WHAT IS NEEDED: Among the lines of the data, copy those that hold "resolution".
#### SOURCE MATERIAL ####
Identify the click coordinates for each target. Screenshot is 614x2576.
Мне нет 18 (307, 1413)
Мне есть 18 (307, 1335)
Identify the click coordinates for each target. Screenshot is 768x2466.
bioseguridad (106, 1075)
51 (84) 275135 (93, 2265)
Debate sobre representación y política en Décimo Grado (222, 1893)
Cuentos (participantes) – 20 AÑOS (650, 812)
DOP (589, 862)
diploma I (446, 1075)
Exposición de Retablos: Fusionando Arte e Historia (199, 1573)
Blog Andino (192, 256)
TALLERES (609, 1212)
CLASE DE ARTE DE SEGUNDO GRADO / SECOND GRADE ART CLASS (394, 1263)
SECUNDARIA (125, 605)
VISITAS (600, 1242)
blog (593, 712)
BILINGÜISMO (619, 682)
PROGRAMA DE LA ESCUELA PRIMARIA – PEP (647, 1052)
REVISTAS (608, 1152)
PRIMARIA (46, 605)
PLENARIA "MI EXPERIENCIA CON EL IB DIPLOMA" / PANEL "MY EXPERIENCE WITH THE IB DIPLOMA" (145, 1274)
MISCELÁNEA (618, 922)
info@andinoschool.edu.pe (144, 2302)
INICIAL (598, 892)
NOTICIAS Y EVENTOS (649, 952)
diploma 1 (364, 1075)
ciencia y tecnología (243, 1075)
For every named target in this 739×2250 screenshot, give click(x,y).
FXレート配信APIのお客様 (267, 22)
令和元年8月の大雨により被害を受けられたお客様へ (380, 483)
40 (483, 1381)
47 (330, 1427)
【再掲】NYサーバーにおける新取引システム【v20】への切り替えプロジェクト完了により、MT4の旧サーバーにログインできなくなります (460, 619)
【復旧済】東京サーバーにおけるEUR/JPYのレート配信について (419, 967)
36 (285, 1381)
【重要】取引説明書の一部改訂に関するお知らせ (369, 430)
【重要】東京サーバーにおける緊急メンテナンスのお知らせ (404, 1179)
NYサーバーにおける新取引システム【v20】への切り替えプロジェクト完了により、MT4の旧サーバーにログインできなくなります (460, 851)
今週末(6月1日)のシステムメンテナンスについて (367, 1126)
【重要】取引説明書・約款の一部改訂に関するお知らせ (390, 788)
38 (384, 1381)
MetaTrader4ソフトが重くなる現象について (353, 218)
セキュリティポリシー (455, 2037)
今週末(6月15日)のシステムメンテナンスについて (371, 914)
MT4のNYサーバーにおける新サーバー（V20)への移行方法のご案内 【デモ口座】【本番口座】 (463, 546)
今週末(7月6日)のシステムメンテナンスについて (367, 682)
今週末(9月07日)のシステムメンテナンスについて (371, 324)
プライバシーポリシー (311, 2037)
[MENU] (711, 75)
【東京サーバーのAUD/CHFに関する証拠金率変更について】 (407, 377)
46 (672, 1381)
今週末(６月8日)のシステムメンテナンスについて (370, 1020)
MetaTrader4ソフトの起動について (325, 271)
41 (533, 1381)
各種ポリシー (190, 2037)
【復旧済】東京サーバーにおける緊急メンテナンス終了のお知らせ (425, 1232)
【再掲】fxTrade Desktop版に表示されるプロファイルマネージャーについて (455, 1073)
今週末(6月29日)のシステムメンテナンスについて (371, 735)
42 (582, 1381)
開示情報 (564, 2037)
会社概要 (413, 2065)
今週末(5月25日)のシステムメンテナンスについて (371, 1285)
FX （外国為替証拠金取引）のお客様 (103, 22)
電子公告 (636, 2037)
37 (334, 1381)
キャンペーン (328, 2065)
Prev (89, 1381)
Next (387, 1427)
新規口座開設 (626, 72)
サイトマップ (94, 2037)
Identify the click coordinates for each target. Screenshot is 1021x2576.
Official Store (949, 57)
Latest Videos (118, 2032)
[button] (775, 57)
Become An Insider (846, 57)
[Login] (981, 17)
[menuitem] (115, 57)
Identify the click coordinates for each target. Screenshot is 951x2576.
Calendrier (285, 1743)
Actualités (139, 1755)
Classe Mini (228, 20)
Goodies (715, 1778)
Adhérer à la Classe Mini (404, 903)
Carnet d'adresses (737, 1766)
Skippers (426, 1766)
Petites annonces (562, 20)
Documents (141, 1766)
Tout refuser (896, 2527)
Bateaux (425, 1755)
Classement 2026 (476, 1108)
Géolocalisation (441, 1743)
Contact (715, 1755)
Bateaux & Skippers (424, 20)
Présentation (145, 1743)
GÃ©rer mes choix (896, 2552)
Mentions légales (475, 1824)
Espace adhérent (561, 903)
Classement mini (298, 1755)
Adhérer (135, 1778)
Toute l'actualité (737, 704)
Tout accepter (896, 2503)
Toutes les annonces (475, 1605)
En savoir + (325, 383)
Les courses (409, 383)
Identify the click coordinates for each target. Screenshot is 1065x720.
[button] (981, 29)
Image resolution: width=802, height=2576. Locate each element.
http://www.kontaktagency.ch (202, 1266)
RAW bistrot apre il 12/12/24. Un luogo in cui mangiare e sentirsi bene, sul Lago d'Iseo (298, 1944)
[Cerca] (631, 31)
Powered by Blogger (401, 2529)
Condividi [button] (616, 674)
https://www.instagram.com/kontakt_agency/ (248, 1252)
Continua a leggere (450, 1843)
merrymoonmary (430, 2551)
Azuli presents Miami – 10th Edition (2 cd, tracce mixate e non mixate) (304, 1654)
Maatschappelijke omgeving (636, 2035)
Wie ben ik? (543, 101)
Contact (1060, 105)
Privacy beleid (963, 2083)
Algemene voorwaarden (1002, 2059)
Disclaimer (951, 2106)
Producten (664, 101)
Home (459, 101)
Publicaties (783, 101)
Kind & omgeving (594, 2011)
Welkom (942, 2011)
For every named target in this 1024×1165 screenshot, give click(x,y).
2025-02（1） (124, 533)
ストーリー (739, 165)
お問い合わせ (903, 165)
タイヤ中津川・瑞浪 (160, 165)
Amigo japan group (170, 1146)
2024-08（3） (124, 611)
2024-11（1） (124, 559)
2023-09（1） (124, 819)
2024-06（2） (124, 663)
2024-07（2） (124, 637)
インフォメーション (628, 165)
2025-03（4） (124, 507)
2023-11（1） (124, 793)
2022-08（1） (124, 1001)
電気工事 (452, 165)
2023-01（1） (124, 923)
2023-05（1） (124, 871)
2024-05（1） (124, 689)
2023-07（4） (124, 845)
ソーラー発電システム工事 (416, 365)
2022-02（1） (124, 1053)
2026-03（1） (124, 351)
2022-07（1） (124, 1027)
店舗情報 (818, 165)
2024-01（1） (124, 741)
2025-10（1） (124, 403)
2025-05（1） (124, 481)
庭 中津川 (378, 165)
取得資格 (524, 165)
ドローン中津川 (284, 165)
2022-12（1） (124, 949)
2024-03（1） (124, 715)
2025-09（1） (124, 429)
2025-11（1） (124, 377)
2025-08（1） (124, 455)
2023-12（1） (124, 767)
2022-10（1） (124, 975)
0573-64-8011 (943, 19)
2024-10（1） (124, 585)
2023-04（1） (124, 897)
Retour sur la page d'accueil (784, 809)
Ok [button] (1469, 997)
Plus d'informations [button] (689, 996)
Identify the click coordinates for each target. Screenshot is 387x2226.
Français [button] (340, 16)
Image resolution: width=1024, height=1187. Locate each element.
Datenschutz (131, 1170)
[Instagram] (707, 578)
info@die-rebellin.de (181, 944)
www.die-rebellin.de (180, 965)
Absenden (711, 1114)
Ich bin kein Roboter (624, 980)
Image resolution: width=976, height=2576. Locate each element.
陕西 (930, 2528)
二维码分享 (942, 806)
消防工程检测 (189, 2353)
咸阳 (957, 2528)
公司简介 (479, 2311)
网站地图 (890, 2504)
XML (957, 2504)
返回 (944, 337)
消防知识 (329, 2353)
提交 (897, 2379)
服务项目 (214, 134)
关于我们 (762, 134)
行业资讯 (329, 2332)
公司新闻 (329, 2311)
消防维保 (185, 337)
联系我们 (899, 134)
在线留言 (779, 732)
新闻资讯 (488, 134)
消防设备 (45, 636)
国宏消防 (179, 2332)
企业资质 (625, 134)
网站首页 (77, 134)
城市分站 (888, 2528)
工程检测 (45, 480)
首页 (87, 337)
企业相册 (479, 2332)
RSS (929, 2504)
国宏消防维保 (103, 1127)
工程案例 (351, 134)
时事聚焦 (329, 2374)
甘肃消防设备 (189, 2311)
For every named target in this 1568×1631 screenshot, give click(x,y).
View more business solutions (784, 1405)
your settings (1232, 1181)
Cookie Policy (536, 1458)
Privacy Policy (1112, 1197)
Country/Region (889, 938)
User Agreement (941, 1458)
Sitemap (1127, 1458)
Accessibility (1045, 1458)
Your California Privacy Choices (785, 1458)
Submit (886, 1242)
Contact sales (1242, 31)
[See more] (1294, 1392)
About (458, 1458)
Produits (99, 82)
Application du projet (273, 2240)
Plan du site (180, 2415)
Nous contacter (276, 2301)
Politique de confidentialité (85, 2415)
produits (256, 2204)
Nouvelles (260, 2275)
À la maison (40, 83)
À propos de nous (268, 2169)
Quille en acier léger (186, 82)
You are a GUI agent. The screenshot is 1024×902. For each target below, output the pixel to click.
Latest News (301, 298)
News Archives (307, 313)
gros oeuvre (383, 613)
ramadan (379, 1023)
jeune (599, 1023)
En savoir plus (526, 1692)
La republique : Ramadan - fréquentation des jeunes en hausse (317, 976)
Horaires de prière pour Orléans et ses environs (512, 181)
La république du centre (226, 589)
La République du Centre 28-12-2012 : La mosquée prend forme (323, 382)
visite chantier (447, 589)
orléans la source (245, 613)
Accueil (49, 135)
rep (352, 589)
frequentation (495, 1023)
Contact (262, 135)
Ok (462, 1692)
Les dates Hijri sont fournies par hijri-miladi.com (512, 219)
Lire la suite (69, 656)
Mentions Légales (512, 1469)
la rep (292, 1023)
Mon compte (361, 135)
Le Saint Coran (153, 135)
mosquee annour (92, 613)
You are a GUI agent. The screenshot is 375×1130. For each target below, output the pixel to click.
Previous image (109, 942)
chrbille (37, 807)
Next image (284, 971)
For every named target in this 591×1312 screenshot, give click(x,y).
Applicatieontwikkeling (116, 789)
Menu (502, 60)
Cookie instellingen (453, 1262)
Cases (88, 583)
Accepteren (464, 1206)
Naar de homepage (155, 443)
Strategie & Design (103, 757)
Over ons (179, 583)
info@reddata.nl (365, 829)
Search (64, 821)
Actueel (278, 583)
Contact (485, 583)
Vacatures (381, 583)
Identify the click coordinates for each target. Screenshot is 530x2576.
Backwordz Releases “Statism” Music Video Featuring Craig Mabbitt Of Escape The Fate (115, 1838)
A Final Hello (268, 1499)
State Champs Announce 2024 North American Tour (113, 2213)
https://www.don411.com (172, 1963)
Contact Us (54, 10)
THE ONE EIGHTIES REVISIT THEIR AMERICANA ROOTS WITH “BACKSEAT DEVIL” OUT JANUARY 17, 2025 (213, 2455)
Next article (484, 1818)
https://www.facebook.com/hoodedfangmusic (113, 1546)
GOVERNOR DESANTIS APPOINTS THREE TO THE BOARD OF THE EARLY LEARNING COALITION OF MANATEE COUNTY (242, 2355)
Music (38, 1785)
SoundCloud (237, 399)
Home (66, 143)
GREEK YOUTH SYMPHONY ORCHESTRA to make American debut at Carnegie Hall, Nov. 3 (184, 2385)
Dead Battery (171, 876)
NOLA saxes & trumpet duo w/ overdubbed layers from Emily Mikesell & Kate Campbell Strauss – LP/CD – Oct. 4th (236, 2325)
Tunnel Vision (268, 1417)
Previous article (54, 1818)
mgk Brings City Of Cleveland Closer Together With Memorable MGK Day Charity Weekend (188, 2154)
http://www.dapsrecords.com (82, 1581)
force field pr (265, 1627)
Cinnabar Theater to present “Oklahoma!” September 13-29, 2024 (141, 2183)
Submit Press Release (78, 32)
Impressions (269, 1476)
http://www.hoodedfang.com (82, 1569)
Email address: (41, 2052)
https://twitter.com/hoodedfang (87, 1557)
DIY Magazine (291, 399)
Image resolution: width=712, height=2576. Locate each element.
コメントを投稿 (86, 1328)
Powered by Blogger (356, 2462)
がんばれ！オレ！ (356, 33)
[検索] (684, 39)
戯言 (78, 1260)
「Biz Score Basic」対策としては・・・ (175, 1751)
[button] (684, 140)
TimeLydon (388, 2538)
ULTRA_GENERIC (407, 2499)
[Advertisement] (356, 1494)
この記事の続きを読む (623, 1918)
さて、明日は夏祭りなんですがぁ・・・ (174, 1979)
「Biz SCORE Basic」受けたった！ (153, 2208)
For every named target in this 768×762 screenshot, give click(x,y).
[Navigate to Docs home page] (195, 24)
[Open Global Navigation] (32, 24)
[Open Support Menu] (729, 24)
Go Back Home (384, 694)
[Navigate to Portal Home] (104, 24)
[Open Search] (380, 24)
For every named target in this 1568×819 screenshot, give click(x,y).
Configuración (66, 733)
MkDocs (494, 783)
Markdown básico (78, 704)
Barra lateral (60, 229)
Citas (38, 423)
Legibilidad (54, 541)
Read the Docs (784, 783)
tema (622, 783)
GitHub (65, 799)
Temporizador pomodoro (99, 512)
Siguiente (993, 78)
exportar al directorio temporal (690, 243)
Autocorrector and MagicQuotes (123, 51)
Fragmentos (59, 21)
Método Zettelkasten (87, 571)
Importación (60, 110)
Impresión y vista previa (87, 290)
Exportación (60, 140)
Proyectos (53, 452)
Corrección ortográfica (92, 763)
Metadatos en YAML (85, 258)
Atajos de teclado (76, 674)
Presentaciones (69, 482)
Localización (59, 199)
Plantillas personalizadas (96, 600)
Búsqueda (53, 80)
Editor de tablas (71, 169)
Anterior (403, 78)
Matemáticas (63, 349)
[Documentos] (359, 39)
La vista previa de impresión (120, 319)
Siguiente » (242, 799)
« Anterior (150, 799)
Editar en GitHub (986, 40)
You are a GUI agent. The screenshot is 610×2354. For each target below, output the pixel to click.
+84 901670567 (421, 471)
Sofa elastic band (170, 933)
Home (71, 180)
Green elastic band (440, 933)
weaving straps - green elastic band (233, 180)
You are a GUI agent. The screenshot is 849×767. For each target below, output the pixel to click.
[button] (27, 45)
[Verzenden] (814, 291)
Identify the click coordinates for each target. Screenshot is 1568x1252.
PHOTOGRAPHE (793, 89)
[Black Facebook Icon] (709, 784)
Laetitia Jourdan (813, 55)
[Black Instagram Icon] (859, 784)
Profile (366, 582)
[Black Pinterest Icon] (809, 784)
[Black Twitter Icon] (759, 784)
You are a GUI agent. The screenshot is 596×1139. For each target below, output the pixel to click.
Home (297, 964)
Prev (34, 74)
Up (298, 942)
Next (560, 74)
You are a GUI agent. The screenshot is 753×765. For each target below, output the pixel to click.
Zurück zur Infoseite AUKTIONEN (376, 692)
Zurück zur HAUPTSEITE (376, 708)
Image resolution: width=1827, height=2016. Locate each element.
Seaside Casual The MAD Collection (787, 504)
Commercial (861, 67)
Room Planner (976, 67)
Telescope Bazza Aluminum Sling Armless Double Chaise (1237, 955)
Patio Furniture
####
RESULT OF THE TASK:
Image resolution: width=802, height=2576. Locate each element.
Image resolution: width=1024, height=1187. Locate each element.
Image resolution: width=976, height=2576. Locate each element.
Image resolution: width=712, height=2576. Locate each element.
Image resolution: width=1827, height=2016. Locate each element.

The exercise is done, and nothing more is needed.